There is a new culture in newspaper publishing in the metropolitan world. It is the culture of having a chief editor who is also CEO of the newspaper. The advertisement, circulation and finance department heads also have to report to him. As a result, the editor has little time for editorial functions. One of the difficult tasks expected of him is that he should be able to keep advertisement revenues unaffected with his personal influence even if the circulation has come down very sharply. If he is able to achieve this difficult task, he actually cuts costs for the publishers who manage to keep the same advertisement revenue even though they have much lower print run. The rewards for such miracles are naturally very hefty, and that is precisely why one learns of astronomical salaries for editors-in-chief that have gone through the roof. Whether such arrangements make for the best kind of journalism or newspaper publishing is indeed a very debatable point.

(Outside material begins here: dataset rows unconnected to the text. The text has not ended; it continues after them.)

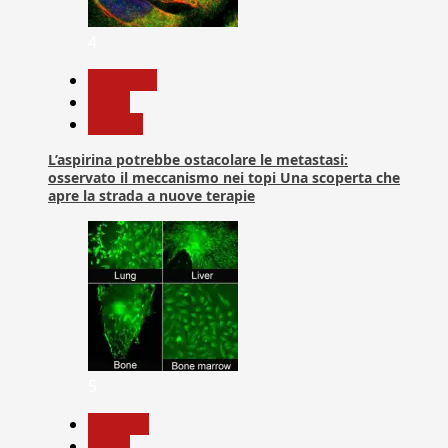
4
Medicina
News
Ricerca
L’aspirina potrebbe ostacolare le metastasi:
osservato il meccanismo nei topi Una scoperta che
apre la strada a nuove terapie
5
biologia
News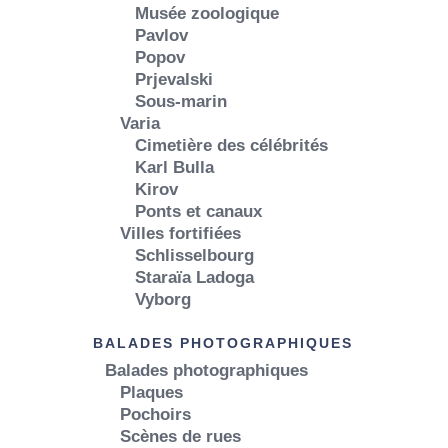
Musée zoologique
Pavlov
Popov
Prjevalski
Sous-marin
Varia
Cimetière des célébrités
Karl Bulla
Kirov
Ponts et canaux
Villes fortifiées
Schlisselbourg
Staraïa Ladoga
Vyborg
BALADES PHOTOGRAPHIQUES
Balades photographiques
Plaques
Pochoirs
Scènes de rues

Finally it is what the fraternity of journalist are doing to the media that is of the greatest concern. Journalists have as yet failed to evolve a code of conduct for themselves, which means that they are indirectly asking for an agency of the government like the Press Council of India to come out with a code of conduct that they would be expected to follow. How much more dignified it would have been for journalists to come up with their own code of conduct, that they agree to follow in letter and spirit, rather than invoking such a code from the authorities. There is no gainsaying that such a code of conduct has become indispensable because of what we have done to the media and to our own calling. We have arrived at a stage where in many cases staff reporters dictate to organizations arranging press meets, what the level and style of hospitality and gifts shall be! We have also arrived at a stage when senior journalists have no qualms about not publishing news when killing a story is far more lucrative to them personally that letting the public know what it should. Naturally such conduct leads to problems of credibility and trust. But these are really problems of our own creation. And that is the real tragedy of the media in the ultimate analysis – especially in a country where we have had the tradition of seeing journalism as a mission during our freedom struggle.